▸ **DATA FOR ANALYSIS**
- - - -

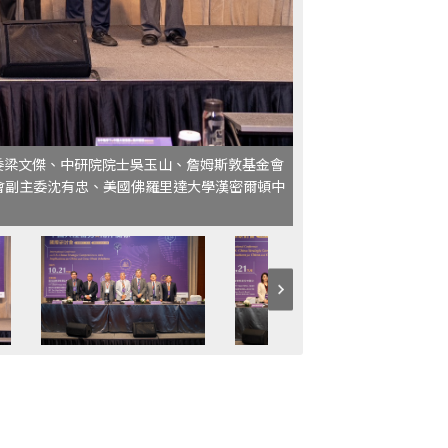
委梁文傑、中研院院士吳玉山、詹姆斯敦基金會
陸委會副主委沈有忠、美國佛羅里達大學漢密爾頓中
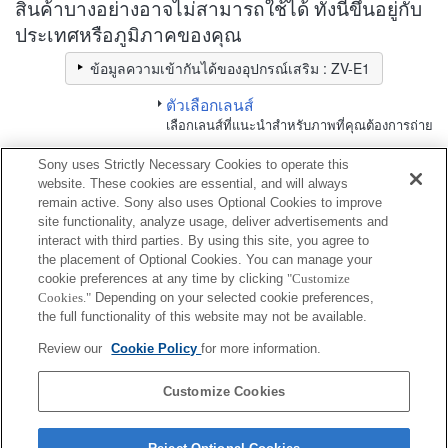
สินค้าบางอย่างอาจไม่สามารถใช้ได้ ทั้งนี้ขึ้นอยู่กับ
ประเทศหรือภูมิภาคของคุณ
ข้อมูลความเข้ากันได้ของอุปกรณ์เสริม : ZV-E1
ตัวเลือกเลนส์
เลือกเลนส์ที่แนะนำสำหรับภาพที่คุณต้องการถ่าย
Sony uses Strictly Necessary Cookies to operate this
แบตเตอรี่ / พลังงาน
website. These cookies are essential, and will always
remain active. Sony also uses Optional Cookies to improve
site functionality, analyze usage, deliver advertisements and
ใช้งานร่วมกันได้อย่างสมบูรณ์
interact with third parties. By using this site, you agree to
ใช้งานร่วมกันได้แต่มีข้อจำกัด
the placement of Optional Cookies. You can manage your
cookie preferences at any time by clicking
"Customize
Cookies."
Depending on your selected cookie preferences,
NP-FZ100
the full functionality of this website may not be available.
Review our
Cookie Policy
for more information.
NPA-MQZ1K
Customize Cookies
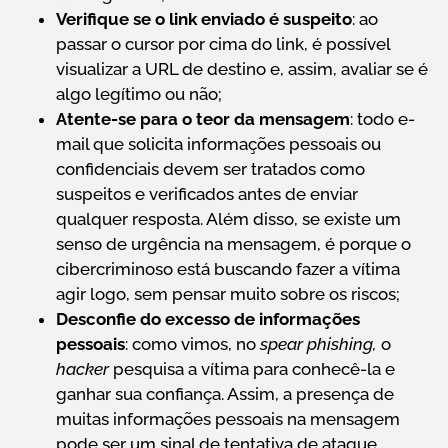
Verifique se o link enviado é suspeito
: ao
passar o cursor por cima do link, é possível
visualizar a URL de destino e, assim, avaliar se é
algo legítimo ou não;
Atente-se para o teor da mensagem
: todo e-
mail que solicita informações pessoais ou
confidenciais devem ser tratados como
suspeitos e verificados antes de enviar
qualquer resposta. Além disso, se existe um
senso de urgência na mensagem, é porque o
cibercriminoso está buscando fazer a vítima
agir logo, sem pensar muito sobre os riscos;
Desconfie do excesso de informações
pessoais
: como vimos, no
spear phishing,
o
hacker
pesquisa a vítima para conhecê-la e
ganhar sua confiança. Assim, a presença de
muitas informações pessoais na mensagem
pode ser um sinal de tentativa de ataque.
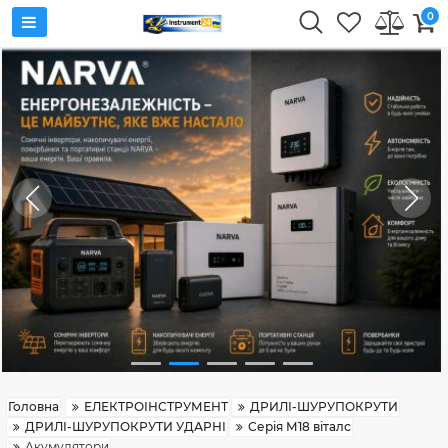
0
Головна
ЕЛЕКТРОІНСТРУМЕНТ
ДРИЛІ-ШУРУПОКРУТИ
ДРИЛІ-ШУРУПОКРУТИ УДАРНІ
Серія М18 віталс
Акумулятори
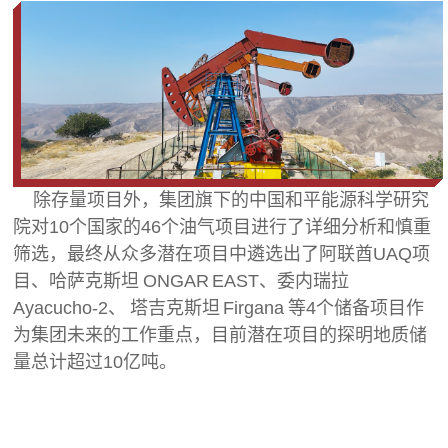
除存量项目外，集团旗下的中国和平能源科学研究
院对10个国家的46个油气项目进行了详细分析和慎重
筛选，最终从众多潜在项目中遴选出了阿联酋UAQ项
目、哈萨克斯坦 ONGAR EAST、委内瑞拉
Ayacucho-2、 塔吉克斯坦 Firgana 等4个储备项目作
为集团未来的工作重点，目前潜在项目的探明地质储
量总计超过10亿吨。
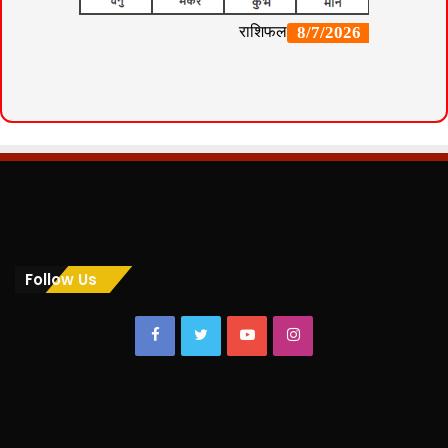
Follow Us
Facebook
Twitter
YouTube
Instagram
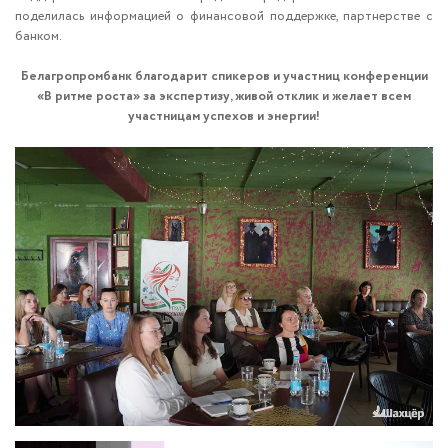
поделилась информацией о финансовой поддержке, партнерстве с
банком.
Белагропромбанк благодарит спикеров и участниц конференции
«В ритме роста» за экспертизу, живой отклик и желает всем
участницам успехов и энергии!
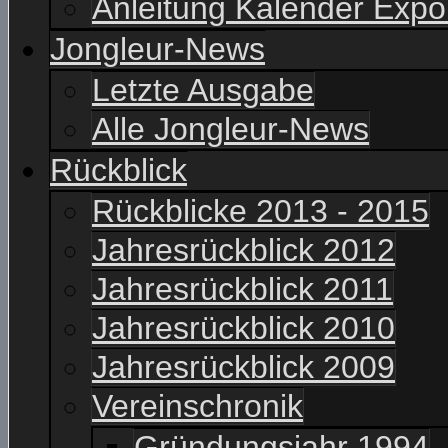
Anleitung Kalender Expo
Jongleur-News
Letzte Ausgabe
Alle Jongleur-News
Rückblick
Rückblicke 2013 - 2015
Jahresrückblick 2012
Jahresrückblick 2011
Jahresrückblick 2010
Jahresrückblick 2009
Vereinschronik
Gründungsjahr 1994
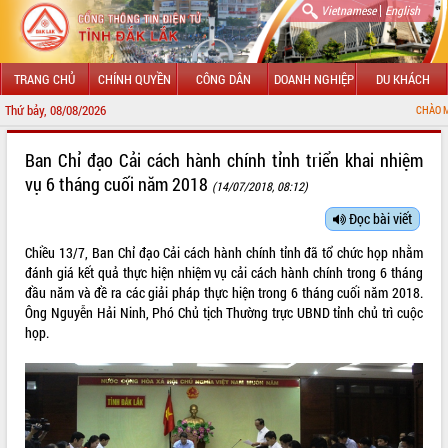
|
Vietnamese
English
TRANG CHỦ
CHÍNH QUYỀN
CÔNG DÂN
DOANH NGHIỆP
DU KHÁCH
Thứ bảy, 08/08/2026
CHÀO MỪNG ĐẾN VỚI CỔNG TH
GIỚI THIỆU
Ban Chỉ đạo Cải cách hành chính tỉnh triển khai nhiệm
vụ 6 tháng cuối năm 2018
(14/07/2018, 08:12)
LÃNH ĐẠO UBND TỈNH
Đọc bài viết
TIN TỨC SỰ KIỆN
Chiều 13/7, Ban Chỉ đạo Cải cách hành chính tỉnh đã tổ chức họp nhằm
SỞ, BAN, NGÀNH
đánh giá kết quả thực hiện nhiệm vụ cải cách hành chính trong 6 tháng
đầu năm và đề ra các giải pháp thực hiện trong 6 tháng cuối năm 2018.
UBND CÁC XÃ, PHƯỜNG
Ông Nguyễn Hải Ninh, Phó Chủ tịch Thường trực UBND tỉnh chủ trì cuộc
họp.
THÔNG TIN CHỈ ĐẠO ĐIỀU HÀNH
HỆ THỐNG VĂN BẢN
VĂN BẢN HĐND TỈNH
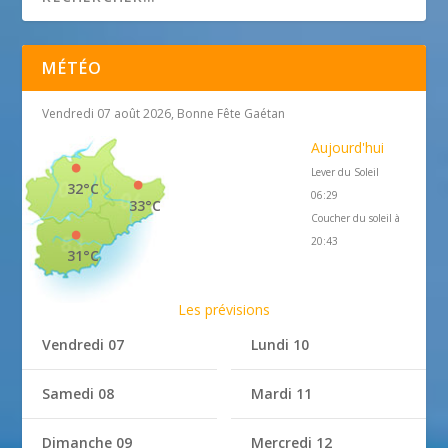
MÉTÉO
Vendredi 07 août 2026, Bonne Fête Gaétan
Aujourd'hui
Lever du Soleil
32°C
06:29
33°C
Coucher du soleil à
20:43
31°C
Les prévisions
Vendredi 07
Lundi 10
Samedi 08
Mardi 11
Dimanche 09
Mercredi 12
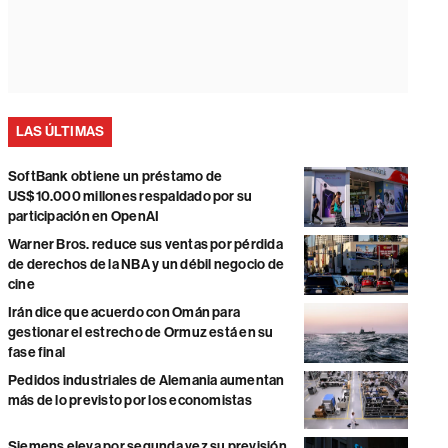
LAS ÚLTIMAS
SoftBank obtiene un préstamo de
US$10.000 millones respaldado por su
participación en OpenAI
Warner Bros. reduce sus ventas por pérdida
de derechos de la NBA y un débil negocio de
cine
Irán dice que acuerdo con Omán para
gestionar el estrecho de Ormuz está en su
fase final
Pedidos industriales de Alemania aumentan
más de lo previsto por los economistas
Siemens eleva por segunda vez su previsión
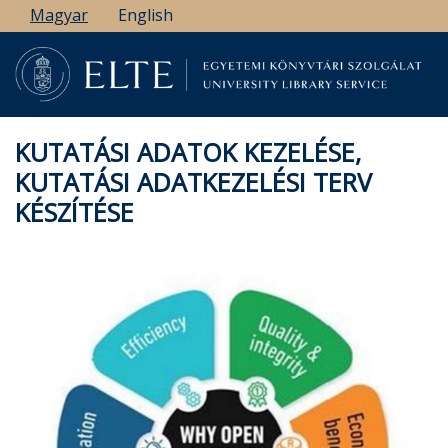
Ugrás
Magyar
English
a
tartalomra
KUTATÁSI ADATOK KEZELÉSE,
KUTATÁSI ADATKEZELÉSI TERV
KÉSZÍTÉSE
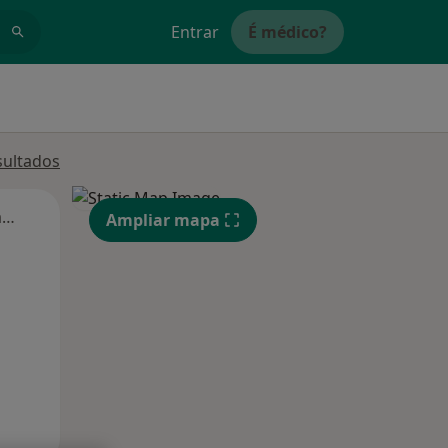
Entrar
É médico?
sultados
Segunda-feira
Ter,
Qua
Qui,
Ampliar mapa
11 Ago
12 Ago
13 Ago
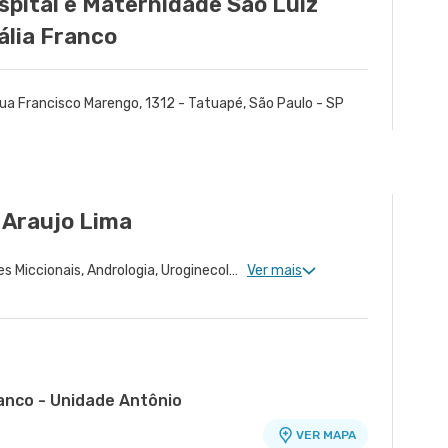
spital e Maternidade São Luiz
ália Franco
ua Francisco Marengo, 1312 - Tatuapé, São Paulo - SP
 Araujo Lima
Urologia Clinica, Disfunções Miccionais, Andrologia, Uroginecologia, Infertilidade Masculina, Urologia Oncológica, Urologia Pediátrica, Cirurgia Urológica
Ver mais
ranco - Unidade Antônio
VER MAPA
o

- - - -

▸ **TASK PROMPT**
Please copy the data above exactly; the pictures do not belong in the copy.

▸ **OUTPUT**
委梁文傑、中研院院士吳玉山、詹姆斯敦基金會
陸委會副主委沈有忠、美國佛羅里達大學漢密爾頓中
สินค้าบางอย่างอาจไม่สามารถใช้ได้ ทั้งนี้ขึ้นอยู่กับ
ประเทศหรือภูมิภาคของคุณ
ข้อมูลความเข้ากันได้ของอุปกรณ์เสริม : ZV-E1
ตัวเลือกเลนส์
เลือกเลนส์ที่แนะนำสำหรับภาพที่คุณต้องการถ่าย
Sony uses Strictly Necessary Cookies to operate this
แบตเตอรี่ / พลังงาน
website. These cookies are essential, and will always
remain active. Sony also uses Optional Cookies to improve
site functionality, analyze usage, deliver advertisements and
ใช้งานร่วมกันได้อย่างสมบูรณ์
interact with third parties. By using this site, you agree to
ใช้งานร่วมกันได้แต่มีข้อจำกัด
the placement of Optional Cookies. You can manage your
cookie preferences at any time by clicking
"Customize
Cookies."
Depending on your selected cookie preferences,
NP-FZ100
the full functionality of this website may not be available.
Review our
Cookie Policy
for more information.
NPA-MQZ1K
Customize Cookies
Verifique se o link enviado é suspeito
: ao
passar o cursor por cima do link, é possível
visualizar a URL de destino e, assim, avaliar se é
algo legítimo ou não;
Atente-se para o teor da mensagem
: todo e-
mail que solicita informações pessoais ou
confidenciais devem ser tratados como
suspeitos e verificados antes de enviar
qualquer resposta. Além disso, se existe um
senso de urgência na mensagem, é porque o
cibercriminoso está buscando fazer a vítima
agir logo, sem pensar muito sobre os riscos;
Desconfie do excesso de informações
pessoais
: como vimos, no
spear phishing,
o
hacker
pesquisa a vítima para conhecê-la e
ganhar sua confiança. Assim, a presença de
muitas informações pessoais na mensagem
pode ser um sinal de tentativa de ataque.
0
Головна
ЕЛЕКТРОІНСТРУМЕНТ
ДРИЛІ-ШУРУПОКРУТИ
ДРИЛІ-ШУРУПОКРУТИ УДАРНІ
Серія М18 віталс
Акумулятори
除存量项目外，集团旗下的中国和平能源科学研究
院对10个国家的46个油气项目进行了详细分析和慎重
筛选，最终从众多潜在项目中遴选出了阿联酋UAQ项
目、哈萨克斯坦 ONGAR EAST、委内瑞拉
Ayacucho-2、 塔吉克斯坦 Firgana 等4个储备项目作
为集团未来的工作重点，目前潜在项目的探明地质储
量总计超过10亿吨。
Follow Us
Facebook
Twitter
YouTube
Instagram
поделилась информацией о финансовой поддержке, партнерстве с
банком.
Белагропромбанк благодарит спикеров и участниц конференции
«В ритме роста» за экспертизу, живой отклик и желает всем
участницам успехов и энергии!
Anleitung Kalender Expo
Jongleur-News
Letzte Ausgabe
Alle Jongleur-News
Rückblick
Rückblicke 2013 - 2015
Jahresrückblick 2012
Jahresrückblick 2011
Jahresrückblick 2010
Jahresrückblick 2009
Vereinschronik
Gründungsjahr 1994
|
Vietnamese
English
TRANG CHỦ
CHÍNH QUYỀN
CÔNG DÂN
DOANH NGHIỆP
DU KHÁCH
Thứ bảy, 08/08/2026
CHÀO MỪNG ĐẾN VỚI CỔNG TH
GIỚI THIỆU
Ban Chỉ đạo Cải cách hành chính tỉnh triển khai nhiệm
vụ 6 tháng cuối năm 2018
(14/07/2018, 08:12)
LÃNH ĐẠO UBND TỈNH
Đọc bài viết
TIN TỨC SỰ KIỆN
Chiều 13/7, Ban Chỉ đạo Cải cách hành chính tỉnh đã tổ chức họp nhằm
SỞ, BAN, NGÀNH
đánh giá kết quả thực hiện nhiệm vụ cải cách hành chính trong 6 tháng
đầu năm và đề ra các giải pháp thực hiện trong 6 tháng cuối năm 2018.
UBND CÁC XÃ, PHƯỜNG
Ông Nguyễn Hải Ninh, Phó Chủ tịch Thường trực UBND tỉnh chủ trì cuộc
họp.
THÔNG TIN CHỈ ĐẠO ĐIỀU HÀNH
HỆ THỐNG VĂN BẢN
VĂN BẢN HĐND TỈNH
MÉTÉO
Vendredi 07 août 2026, Bonne Fête Gaétan
Aujourd'hui
Lever du Soleil
32°C
06:29
33°C
Coucher du soleil à
20:43
31°C
Les prévisions
Vendredi 07
Lundi 10
Samedi 08
Mardi 11
Dimanche 09
Mercredi 12
LAS ÚLTIMAS
SoftBank obtiene un préstamo de
US$10.000 millones respaldado por su
participación en OpenAI
Warner Bros. reduce sus ventas por pérdida
de derechos de la NBA y un débil negocio de
cine
Irán dice que acuerdo con Omán para
gestionar el estrecho de Ormuz está en su
fase final
Pedidos industriales de Alemania aumentan
más de lo previsto por los economistas
Siemens eleva por segunda vez su previsión
Ugrás
Magyar
English
a
tartalomra
KUTATÁSI ADATOK KEZELÉSE,
KUTATÁSI ADATKEZELÉSI TERV
KÉSZÍTÉSE
Entrar
É médico?
sultados
Segunda-feira
Ter,
Qua
Qui,
Ampliar mapa
11 Ago
12 Ago
13 Ago
spital e Maternidade São Luiz
ália Franco
ua Francisco Marengo, 1312 - Tatuapé, São Paulo - SP
 Araujo Lima
Urologia Clinica, Disfunções Miccionais, Andrologia, Uroginecologia, Infertilidade Masculina, Urologia Oncológica, Urologia Pediátrica, Cirurgia Urológica
Ver mais
ranco - Unidade Antônio
VER MAPA
o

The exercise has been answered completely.